Advantages of an ESPP
- Discount offers an incentive to save/invest
- Convenient contributions through payroll deduction
- No commitment to purchase a specific number of shares
- The discounted purchase price of stock (if your plan offers)
- Low purchase/Sell transaction costs
How to Participate in ESPP
If your employer offers an ESPP, then you will have the opportunity to contribute through payroll deductions during a defined offering period. Your employer must follow IRS guidelines to determine the length of the offering period, the amount that you can contribute and the purchase dates. On the purchase dates, your accumulated contributions can be used to purchase shares of stock, which is typically at a discounted price of the fair market value (FMV) that day. The formula for any applicable purchase discount is also determined by your employer, within IRS guidelines.
- Risk Tolerance – Common stock carries a higher risk/reward correlation
- Allocation of your investments – A high concentration of any one stock can mean higher risk
- Tax Considerations – Understanding the tax implications of ESPP shares can help you make buy/sell decisions effectively and keep more money in your pocket.
Arizona’s Largest ESPP’s | Intel, Honeywell
I advise many clients who participate in several of Arizona’s largest ESPP plans, including those of Intel and Honeywell. My familiarity with these plans allows me to help my clients learn from other peoples mistakes.
Immediate Returns | ESPP Advantage
As long as your liquidity, cash flow and risk tolerance allow for the contributions, I am typically a fan of ESPP’s. Even if you do not want to hold the stock for long, you can typically buy them at a discount and sell them at fair market value. For example, if your company allows you to purchase shares of your company at 85% of the fair market value on the purchase dates, then you can sell the shares right away and potentially realize a 15% gross profit. This discount is typically grossed into your paycheck and taxed as ordinary income. Employees can generally sell shares purchased through the employee stock purchase plan at any time. However, if the shares were purchased under a Section 423 plan, the tax consequences will be different depending on how long you have held the shares. To get a favorable tax treatment, you have to hold the shares purchased under a Section 423 plan at least one year after the purchase date, and two years after the grant date.
Tax Advantages of ESPP
Tax planning is my specialty. Understanding your plan’s holding requirements can make a big difference in how much tax you ultimately pay. You will hear terms like qualified and non-qualified dispositions. This pertains to whether or not you have met the holding requirement of your ESPP. This also determines whether your profits are subject to ordinary versus long-term capital gain tax rates. With qualified Section 423 employee stock purchase plans, you are not taxed at the time the shares are purchased, only when you sell. Depending on whether the shares were held for the required holding period, a portion of your gain may be taxed as capital gains or as ordinary income.
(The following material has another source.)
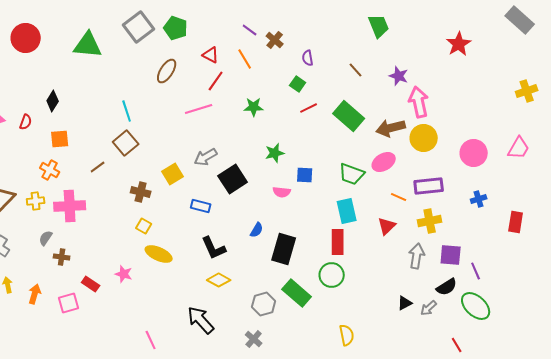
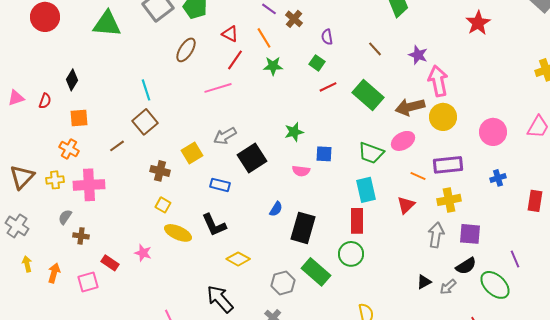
green star: (254, 107) -> (273, 66), moved
black L-shape: (214, 248) -> (214, 225), moved
purple line: (476, 271) -> (515, 259), moved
For nonqualified employee stock purchase plans, the difference between the fair market value of the stock and the amount you paid is treated and taxed like the spread in a non-qualified stock option as ordinary income and tax is owed on the purchase.
Content in this material is for general information only and not intended to provide specific advice or recommendations for any individual. Investing in securities is subject to risk including risk of loss of principal. No strategy assures success or guarantees against loss.